Below are the entries; give again exactly the lines from the one mentioning "ORÇAMENTO POR WHATSAPP" through the one mentioning "Havsfiskerullar", inclusive.

::: Provided entries :::

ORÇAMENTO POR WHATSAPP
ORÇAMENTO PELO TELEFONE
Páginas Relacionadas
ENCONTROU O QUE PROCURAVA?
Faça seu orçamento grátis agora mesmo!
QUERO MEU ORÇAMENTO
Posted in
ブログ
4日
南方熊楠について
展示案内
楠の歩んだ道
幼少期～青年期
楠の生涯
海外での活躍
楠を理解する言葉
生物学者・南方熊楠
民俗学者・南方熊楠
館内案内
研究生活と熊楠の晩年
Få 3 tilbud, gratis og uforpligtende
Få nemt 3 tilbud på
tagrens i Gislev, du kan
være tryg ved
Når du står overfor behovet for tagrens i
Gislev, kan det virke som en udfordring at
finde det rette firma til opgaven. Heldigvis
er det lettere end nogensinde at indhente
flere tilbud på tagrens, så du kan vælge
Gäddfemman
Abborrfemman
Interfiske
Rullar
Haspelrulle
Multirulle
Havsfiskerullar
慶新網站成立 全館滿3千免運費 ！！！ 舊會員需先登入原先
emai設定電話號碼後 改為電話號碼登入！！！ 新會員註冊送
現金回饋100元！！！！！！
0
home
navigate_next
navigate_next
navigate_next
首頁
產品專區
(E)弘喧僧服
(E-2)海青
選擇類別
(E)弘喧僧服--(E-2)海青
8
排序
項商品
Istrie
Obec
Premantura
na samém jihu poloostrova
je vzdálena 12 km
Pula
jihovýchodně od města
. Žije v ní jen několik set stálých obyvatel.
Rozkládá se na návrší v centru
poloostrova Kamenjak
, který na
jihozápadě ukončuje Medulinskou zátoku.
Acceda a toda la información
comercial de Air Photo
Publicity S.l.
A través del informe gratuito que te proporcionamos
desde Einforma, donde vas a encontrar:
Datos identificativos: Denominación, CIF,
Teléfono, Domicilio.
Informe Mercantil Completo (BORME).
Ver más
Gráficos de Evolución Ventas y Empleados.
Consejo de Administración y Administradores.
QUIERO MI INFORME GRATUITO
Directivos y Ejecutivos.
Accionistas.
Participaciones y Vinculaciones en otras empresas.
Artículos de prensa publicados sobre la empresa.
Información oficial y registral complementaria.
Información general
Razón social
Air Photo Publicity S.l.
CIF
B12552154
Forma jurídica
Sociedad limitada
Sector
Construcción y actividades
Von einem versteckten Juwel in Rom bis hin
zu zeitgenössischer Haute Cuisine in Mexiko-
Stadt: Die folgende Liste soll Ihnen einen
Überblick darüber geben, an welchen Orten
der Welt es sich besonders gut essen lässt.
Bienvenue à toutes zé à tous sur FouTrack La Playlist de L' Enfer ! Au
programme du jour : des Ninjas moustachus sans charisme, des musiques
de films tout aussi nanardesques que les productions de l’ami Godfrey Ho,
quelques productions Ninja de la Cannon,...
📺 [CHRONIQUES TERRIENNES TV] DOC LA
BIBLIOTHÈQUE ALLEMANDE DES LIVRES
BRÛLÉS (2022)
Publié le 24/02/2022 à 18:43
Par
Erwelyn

:::
::: Provided entries :::

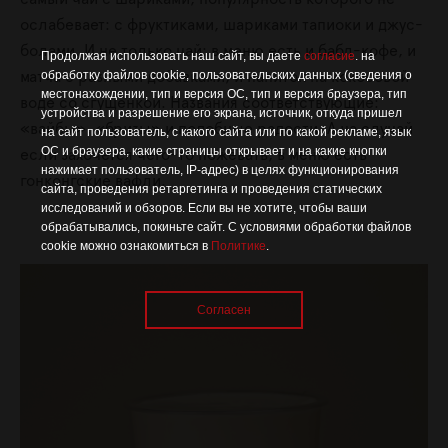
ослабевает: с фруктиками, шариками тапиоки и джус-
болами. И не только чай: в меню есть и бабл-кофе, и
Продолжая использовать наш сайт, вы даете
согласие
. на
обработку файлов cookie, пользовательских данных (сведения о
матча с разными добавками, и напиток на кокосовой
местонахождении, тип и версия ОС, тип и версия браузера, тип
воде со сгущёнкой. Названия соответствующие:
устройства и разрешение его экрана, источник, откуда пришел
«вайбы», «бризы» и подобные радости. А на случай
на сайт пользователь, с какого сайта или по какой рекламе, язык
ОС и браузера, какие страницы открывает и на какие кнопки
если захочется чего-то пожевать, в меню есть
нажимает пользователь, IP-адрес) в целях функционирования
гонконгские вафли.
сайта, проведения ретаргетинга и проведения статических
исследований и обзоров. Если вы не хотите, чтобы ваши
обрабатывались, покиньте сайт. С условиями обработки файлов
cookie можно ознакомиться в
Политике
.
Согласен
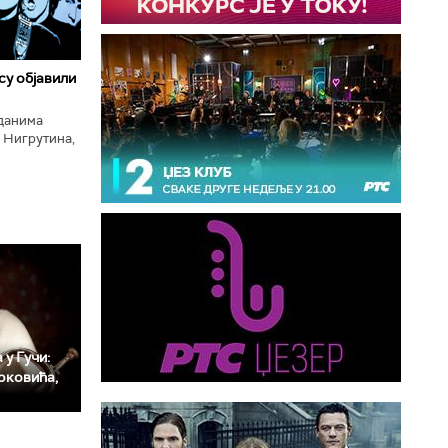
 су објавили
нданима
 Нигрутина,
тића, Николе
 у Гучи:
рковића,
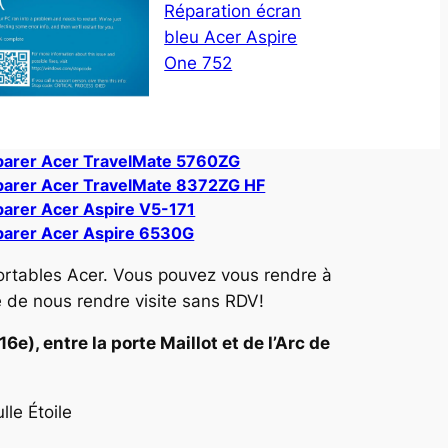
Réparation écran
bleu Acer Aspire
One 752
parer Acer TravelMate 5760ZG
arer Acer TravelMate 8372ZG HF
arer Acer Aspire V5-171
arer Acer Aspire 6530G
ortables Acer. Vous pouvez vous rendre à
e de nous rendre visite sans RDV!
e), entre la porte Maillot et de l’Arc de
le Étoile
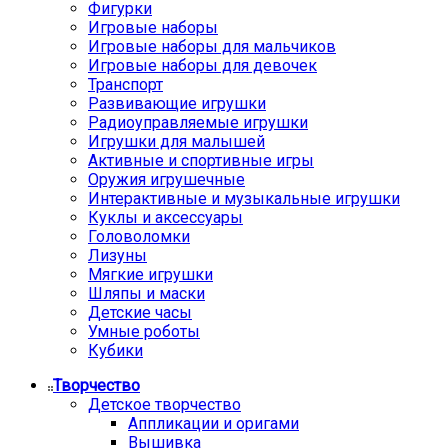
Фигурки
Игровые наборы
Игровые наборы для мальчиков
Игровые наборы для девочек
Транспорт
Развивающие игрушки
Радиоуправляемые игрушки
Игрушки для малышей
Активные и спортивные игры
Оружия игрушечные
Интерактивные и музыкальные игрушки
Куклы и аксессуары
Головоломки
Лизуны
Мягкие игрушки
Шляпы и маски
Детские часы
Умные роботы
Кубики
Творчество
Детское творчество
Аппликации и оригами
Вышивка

:::
::: Provided entries :::

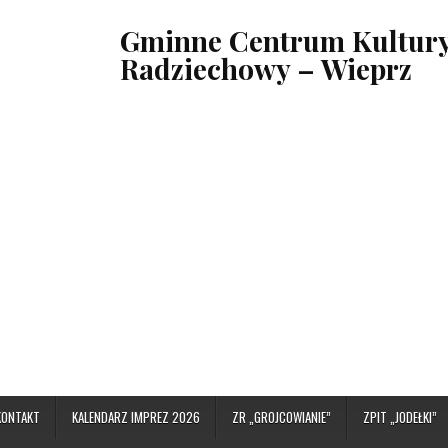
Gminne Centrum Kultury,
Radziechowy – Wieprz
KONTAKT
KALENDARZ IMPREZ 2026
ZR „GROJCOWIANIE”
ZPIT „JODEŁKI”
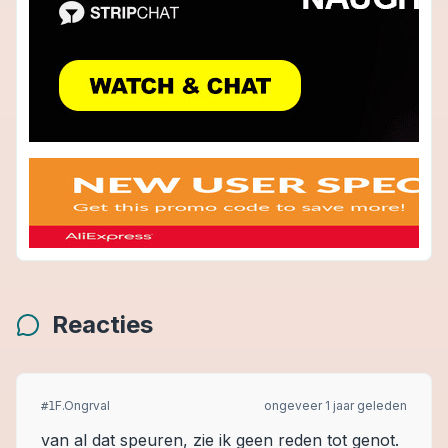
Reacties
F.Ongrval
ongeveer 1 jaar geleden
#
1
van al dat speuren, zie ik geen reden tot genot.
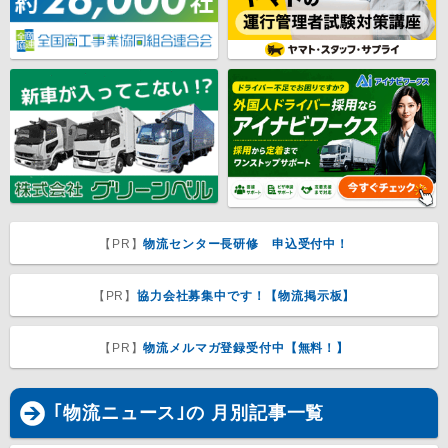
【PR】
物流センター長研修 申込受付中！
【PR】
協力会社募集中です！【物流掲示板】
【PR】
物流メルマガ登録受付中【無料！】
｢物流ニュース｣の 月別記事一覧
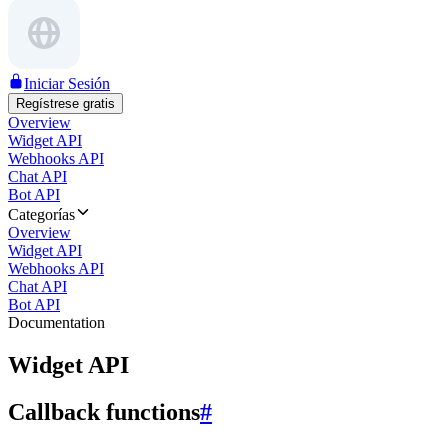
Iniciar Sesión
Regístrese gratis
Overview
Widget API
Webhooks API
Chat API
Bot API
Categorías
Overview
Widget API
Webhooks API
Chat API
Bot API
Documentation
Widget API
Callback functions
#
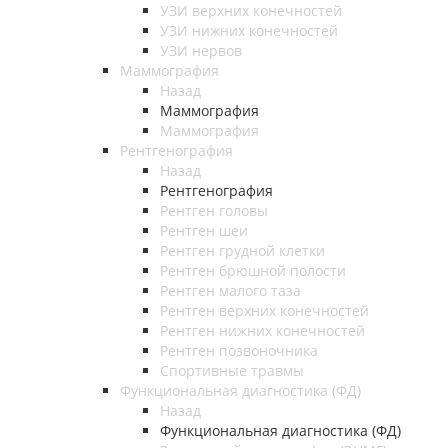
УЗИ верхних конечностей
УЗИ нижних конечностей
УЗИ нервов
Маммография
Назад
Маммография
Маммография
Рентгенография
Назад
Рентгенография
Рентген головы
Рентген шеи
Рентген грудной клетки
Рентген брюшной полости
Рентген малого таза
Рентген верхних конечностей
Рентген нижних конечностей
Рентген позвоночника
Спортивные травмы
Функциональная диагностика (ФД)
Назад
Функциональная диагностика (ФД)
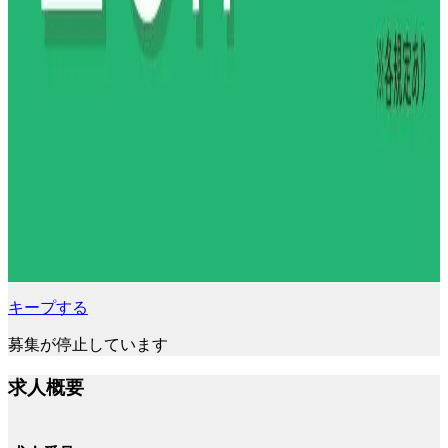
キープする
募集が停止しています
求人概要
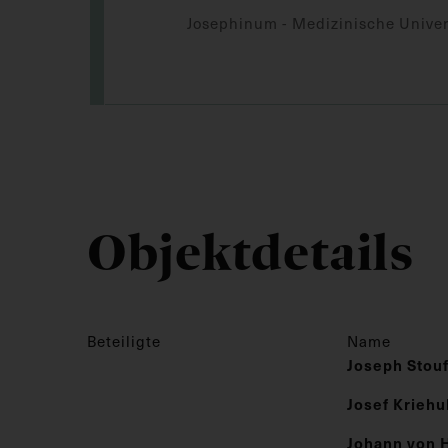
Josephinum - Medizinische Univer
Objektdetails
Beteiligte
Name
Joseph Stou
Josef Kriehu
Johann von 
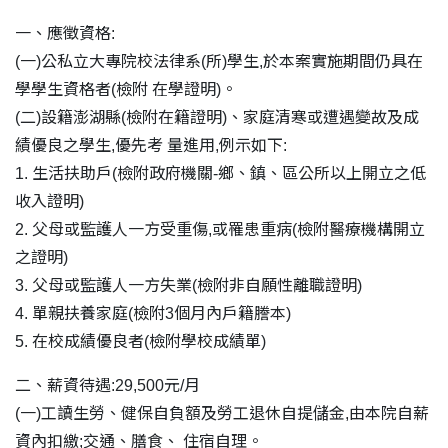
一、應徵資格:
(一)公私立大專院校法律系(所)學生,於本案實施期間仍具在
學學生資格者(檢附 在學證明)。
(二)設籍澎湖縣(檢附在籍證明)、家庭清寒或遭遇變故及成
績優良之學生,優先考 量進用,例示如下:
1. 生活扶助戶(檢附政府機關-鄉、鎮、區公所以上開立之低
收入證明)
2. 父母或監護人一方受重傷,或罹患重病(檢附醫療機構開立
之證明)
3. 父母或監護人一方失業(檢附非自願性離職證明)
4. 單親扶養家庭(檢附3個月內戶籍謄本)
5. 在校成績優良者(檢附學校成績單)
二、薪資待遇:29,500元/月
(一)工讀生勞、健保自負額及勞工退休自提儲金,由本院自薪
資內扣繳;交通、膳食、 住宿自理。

:::

Exercise response:
ORÇAMENTO POR WHATSAPP
ORÇAMENTO PELO TELEFONE
Páginas Relacionadas
ENCONTROU O QUE PROCURAVA?
Faça seu orçamento grátis agora mesmo!
QUERO MEU ORÇAMENTO
Posted in
ブログ
4日
南方熊楠について
展示案内
楠の歩んだ道
幼少期～青年期
楠の生涯
海外での活躍
楠を理解する言葉
生物学者・南方熊楠
民俗学者・南方熊楠
館内案内
研究生活と熊楠の晩年
Få 3 tilbud, gratis og uforpligtende
Få nemt 3 tilbud på
tagrens i Gislev, du kan
være tryg ved
Når du står overfor behovet for tagrens i
Gislev, kan det virke som en udfordring at
finde det rette firma til opgaven. Heldigvis
er det lettere end nogensinde at indhente
flere tilbud på tagrens, så du kan vælge
Gäddfemman
Abborrfemman
Interfiske
Rullar
Haspelrulle
Multirulle
Havsfiskerullar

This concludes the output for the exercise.